Radiomics–clinical nomogram development and its predictive performance assessment

After exploring the feasibility and evaluating the performance of the radiomics model for the discrimination between LUSC and LUAD, whether the inclusion of both radiomics and the primary clinical features could improve the diagnostic accuracy for the discrimination task was further investigated. First, the univariate and multivariable regression analyses were performed with the Radscore and the clinical features in the training cohort to determine the independent predictors for the discrimination between LUSC and LUAD [19, 49, 52]. Then, the nomogram based on these independent predictors was developed using the training cohort [19, 49, 52], and its predictive performance was quantitatively assessed in terms of the sensitivity, specificity, accuracy, and AUC of receiver operating characteristic (ROC) using both the training and validation cohorts [19, 49, 52]. Among these metrics, sensitivity measures the percentage of positives samples which are correctly identified, specificity evaluates the proportion of negatives samples which are correctly predicted, and the accuracy is the ratio of all samples which are correctly identified, as shown in Eq. 1, where TP, TN, FP, FN are the abbreviations of true positive, true negative, false positive and false negative, respectively [52,53,54]. The AUC measures the area under the curve of the receiver operating characteristic (ROC) after the test, assessing the general performance of the predictive model [53,54,55]. The Hosmer–Lemeshow test and decision curve analysis were performed to verify the precision and net benefit of the nomogram in clinical applications [56].

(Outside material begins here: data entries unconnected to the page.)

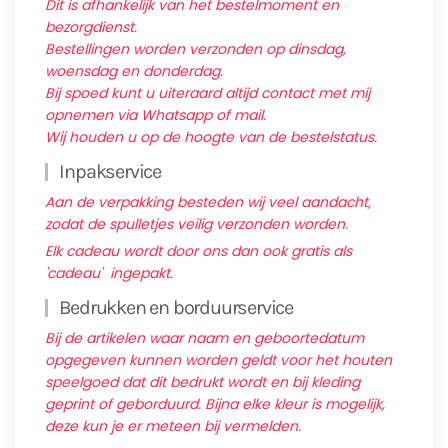
Dit is afhankelijk van het bestelmoment en
bezorgdienst.
Bestellingen worden verzonden op dinsdag,
woensdag en donderdag.
Bij spoed kunt u uiteraard altijd contact met mij
opnemen via Whatsapp of mail.
Wij houden u op de hoogte van de bestelstatus.
Inpakservice
Aan de verpakking besteden wij veel aandacht,
zodat de spulletjes veilig verzonden worden.
Elk cadeau wordt door ons dan ook gratis als
'cadeau' ingepakt.
Bedrukken en borduurservice
Bij de artikelen waar naam en geboortedatum
opgegeven kunnen worden geldt voor het houten
speelgoed dat dit bedrukt wordt en bij kleding
geprint of geborduurd. Bijna elke kleur is mogelijk,
deze kun je er meteen bij vermelden.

$$ \left\{ \begin{aligned} {\text{Sensitivity}} = \frac{\text{TP}}{{{\text{TP}} + {\text{FN}}}} \hfill \\ {\text{Specificity}} = \frac{\text{TN}}{{{\text{TN}} + {\text{FP}}}} \hfill \\ {\text{Accuracy}} = \frac{{{\text{TP}} + {\text{TN}}}}{{\begin{array}{*{20}c} {{\text{All}}\,{\text{samples}}} \\ \end{array} }} \hfill \\ \end{aligned} \right. $$
(1)

Statistical analysis

All statistical analyses were performed using R statistical software (version 3.4.4., × 64), R Foundation for Statistical Computing, Vienna, Austria. URL http://www.R-project.org/ and two-sided p values less than 0.05 were considered to be significant [19, 49, 52]. Univariate and multivariable regression analyses were applied to identify independent predictors for the discrimination task [19, 49, 52]. The Hosmer–Lemeshow test was performed to quantitatively assess the calibration and agreement between the predicted and observed results, and decision curve analysis was employed to evaluate the clinical usefulness of the proposed nomogram model.

Data statement

The datasets in this study are currently not available for freely public access owing to the patient privacy concerns, but may be obtainable from the corresponding authors with the reasonable request approved by the institutional review boards.